Brief:
Could you copy out every line of the data where the word "žiakov" occurs?

--*--

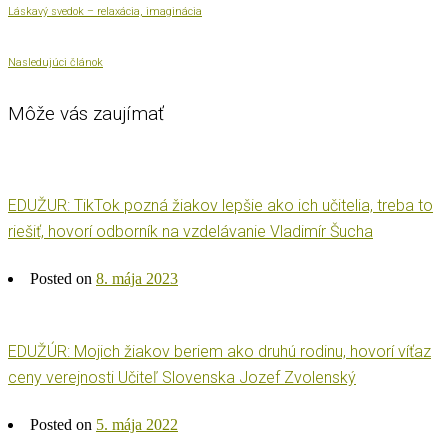
Láskavý svedok – relaxácia, imaginácia
Nasledujúci článok
Môže vás zaujímať
EDUŽUR: TikTok pozná žiakov lepšie ako ich učitelia, treba to
riešiť, hovorí odborník na vzdelávanie Vladimír Šucha
Posted on
8. mája 2023
EDUŽÚR: Mojich žiakov beriem ako druhú rodinu, hovorí víťaz
ceny verejnosti Učiteľ Slovenska Jozef Zvolenský
Posted on
5. mája 2022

--*--

Solution to this exercise:
EDUŽUR: TikTok pozná žiakov lepšie ako ich učitelia, treba to
EDUŽÚR: Mojich žiakov beriem ako druhú rodinu, hovorí víťaz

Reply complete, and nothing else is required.